◆ Activity
Among the records that follow, set down only the lines from the one containing "Altın H (September" to the one containing "ANALYSIS OF TURKISH", both included, exactly.
#### Available data ####
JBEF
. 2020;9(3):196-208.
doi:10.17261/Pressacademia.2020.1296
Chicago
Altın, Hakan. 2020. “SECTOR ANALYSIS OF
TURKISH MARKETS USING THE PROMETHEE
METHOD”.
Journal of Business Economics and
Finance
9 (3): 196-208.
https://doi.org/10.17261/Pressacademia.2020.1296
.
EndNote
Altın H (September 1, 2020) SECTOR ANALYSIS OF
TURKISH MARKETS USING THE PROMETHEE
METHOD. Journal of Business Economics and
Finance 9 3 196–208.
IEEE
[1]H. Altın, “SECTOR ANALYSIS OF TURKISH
####
#### Available data ####
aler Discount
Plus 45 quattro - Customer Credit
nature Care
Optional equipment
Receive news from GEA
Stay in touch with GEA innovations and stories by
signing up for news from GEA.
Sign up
####
◆ Exercise result
Altın H (September 1, 2020) SECTOR ANALYSIS OF
TURKISH MARKETS USING THE PROMETHEE
METHOD. Journal of Business Economics and
Finance 9 3 196–208.
IEEE
[1]H. Altın, “SECTOR ANALYSIS OF TURKISH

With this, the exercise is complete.